Viscéral et dérangeant : Fincher et le polar
Pas un grand adepte du premier tome de la trilogie de Stieg Larsson (le deuxième que je lis en ce moment me passionne plus), je n'avais pas vu les adaptations suédoises mais celle-ci de David Fincher m'attirait. Si ce n'était pas pour le scénario que je connaissais forcément et que je n'avais pas trouvé des plus originaux, j'y allais au moins pour ce cinéaste talentueux qui depuis son Alien en 1992 ne m'a jamais déçu (même son « The Social Network », certes en retrait dans sa filmographie, mais qui fut sans doute trop décrié à mon goût tant il reste intéressant sociologiquement).
Le ton est donné dès les premières scènes : le film sera sombre, angoissant et l'apogée visuel se situe dès le générique où les plus noirs aspects de la vie d'une Lisbeth Salander numérisée sont retracés sur la reprise d' « Immigrant Song » de Led Zeppelin chantée par Karen O. Si le personnage de Lisbeth m'avait déjà intéressé dans le roman, David Fincher s'en empare ici avec encore plus de consistance et en fait une héroïne romanesque et cinématographique comme nous n'en avions plus vu depuis bien longtemps. À ce titre, Rooney Mara campe avec brio cette introvertie gothique, ce frêle personnage marginalisé.
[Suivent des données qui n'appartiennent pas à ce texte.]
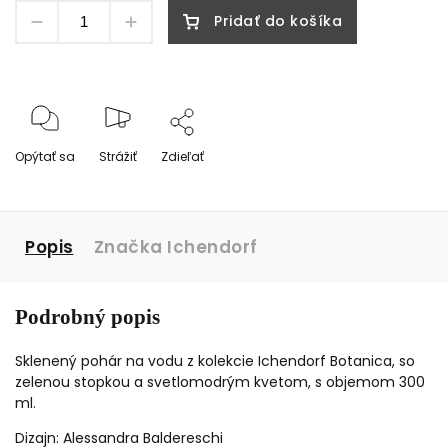
Pridať do košíka
Opýtať sa
Strážiť
Zdieľať
Popis
Značka
Ichendorf
Podrobný popis
Sklenený pohár na vodu z kolekcie Ichendorf Botanica, so
zelenou stopkou a svetlomodrým kvetom, s objemom 300
ml.
Dizajn: Alessandra Baldereschi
Autant le dire tout de suite, la mécanique du polar tourne à plein régime ici. Moi-même, bien que j'avais lu le livre mais il y a quelques mois, j'ai été embarqué dans cette histoire dont je connaissais pourtant tous les rouages. Il faut dire que David Fincher sublime ici l'histoire : tout ce qui faisait l'aspect dérangeant des moments les plus crus de Stieg Larsson est amplifié dans le film si bien que plusieurs scènes seront à la limite du supportable, voire la dépasseront aisément. Quand à sa mise en scène, elle est grandiose comme à l'accoutumée.
Porté par un Daniel Craig surprenant, le film fait finalement la synthèse du cinéma de Fincher. On retrouve à la fois le caractère viscéral et dérangeant de ses polars (Seven, Zodiac) et ses interrogations sur les nouvelles technologies (The Social Network). Millenium n'est-il pas après tout l'illustration de l'opposition de deux enquêteurs ? Entre ce Mikael Blomkvist qui privilégie les interviews-témoignages et les archives-papiers et cette Lisbeth Salander, plus moderne, qui base son enquête sur l'intrusion informatique et les archives numérisées.
L'adaptation de Millenium par David Fincher est sans doute la première claque cinématographique de l'année 2012.